> [Assignment]:
In the entries below, the lines from the one with "Generationen an" through the one with "Glück gedeutet werden: in" are to be copied exactly; both ends count.

> [Input material]:
_____

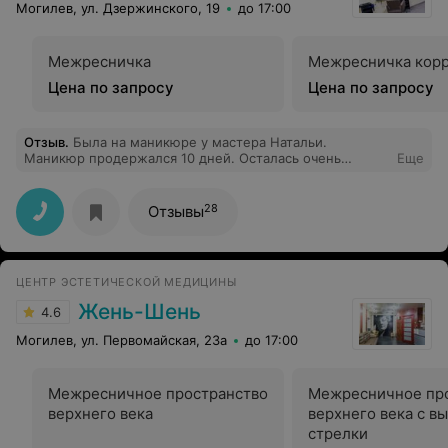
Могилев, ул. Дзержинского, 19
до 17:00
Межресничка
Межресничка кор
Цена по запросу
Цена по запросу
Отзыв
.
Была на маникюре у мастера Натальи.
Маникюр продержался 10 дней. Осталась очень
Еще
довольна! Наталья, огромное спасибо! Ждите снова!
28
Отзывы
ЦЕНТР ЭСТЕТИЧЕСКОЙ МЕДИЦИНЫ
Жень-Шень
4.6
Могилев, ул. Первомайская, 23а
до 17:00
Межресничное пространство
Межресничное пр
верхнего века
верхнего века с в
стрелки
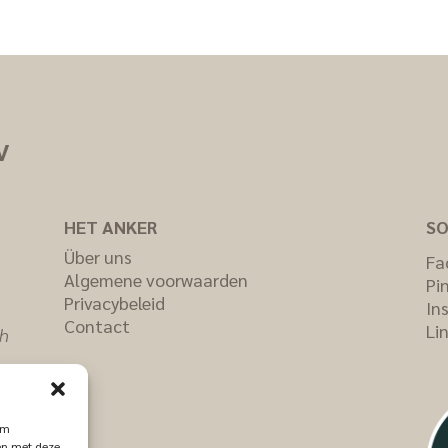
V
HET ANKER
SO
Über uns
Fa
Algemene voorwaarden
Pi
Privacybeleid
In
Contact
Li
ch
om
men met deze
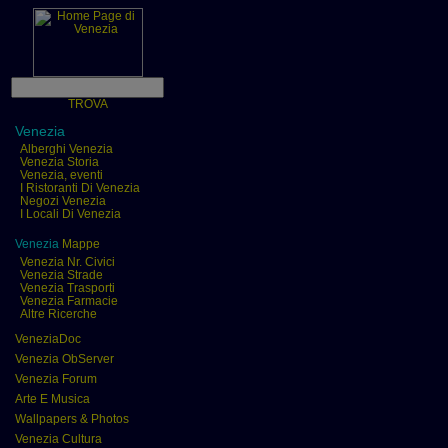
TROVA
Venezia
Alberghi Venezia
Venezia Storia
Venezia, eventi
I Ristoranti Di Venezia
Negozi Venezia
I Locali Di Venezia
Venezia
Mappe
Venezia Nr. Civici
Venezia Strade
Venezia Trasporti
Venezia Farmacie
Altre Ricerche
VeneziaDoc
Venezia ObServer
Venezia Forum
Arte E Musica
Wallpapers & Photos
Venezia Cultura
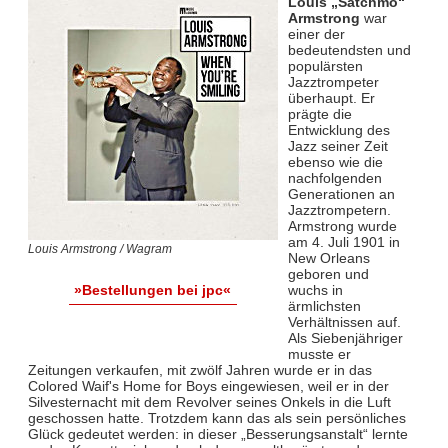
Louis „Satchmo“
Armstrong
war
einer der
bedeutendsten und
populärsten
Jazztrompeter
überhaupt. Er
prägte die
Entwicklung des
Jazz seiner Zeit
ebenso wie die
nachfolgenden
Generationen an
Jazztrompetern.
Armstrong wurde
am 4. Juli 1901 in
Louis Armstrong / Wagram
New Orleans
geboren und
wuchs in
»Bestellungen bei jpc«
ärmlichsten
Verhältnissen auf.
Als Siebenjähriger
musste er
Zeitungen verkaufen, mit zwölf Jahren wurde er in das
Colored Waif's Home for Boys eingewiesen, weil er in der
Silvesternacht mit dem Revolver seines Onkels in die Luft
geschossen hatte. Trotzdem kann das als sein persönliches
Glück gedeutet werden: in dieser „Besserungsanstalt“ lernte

_____

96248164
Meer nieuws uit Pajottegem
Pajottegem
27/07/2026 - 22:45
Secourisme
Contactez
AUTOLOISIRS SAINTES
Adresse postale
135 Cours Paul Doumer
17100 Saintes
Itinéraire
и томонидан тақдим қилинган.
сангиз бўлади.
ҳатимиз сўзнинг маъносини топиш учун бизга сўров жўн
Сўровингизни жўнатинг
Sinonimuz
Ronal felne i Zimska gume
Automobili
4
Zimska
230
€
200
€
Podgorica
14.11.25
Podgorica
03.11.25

_____

> [Answer to this problem]:
Generationen an
Jazztrompetern.
Armstrong wurde
am 4. Juli 1901 in
Louis Armstrong / Wagram
New Orleans
geboren und
wuchs in
»Bestellungen bei jpc«
ärmlichsten
Verhältnissen auf.
Als Siebenjähriger
musste er
Zeitungen verkaufen, mit zwölf Jahren wurde er in das
Colored Waif's Home for Boys eingewiesen, weil er in der
Silvesternacht mit dem Revolver seines Onkels in die Luft
geschossen hatte. Trotzdem kann das als sein persönliches
Glück gedeutet werden: in dieser „Besserungsanstalt“ lernte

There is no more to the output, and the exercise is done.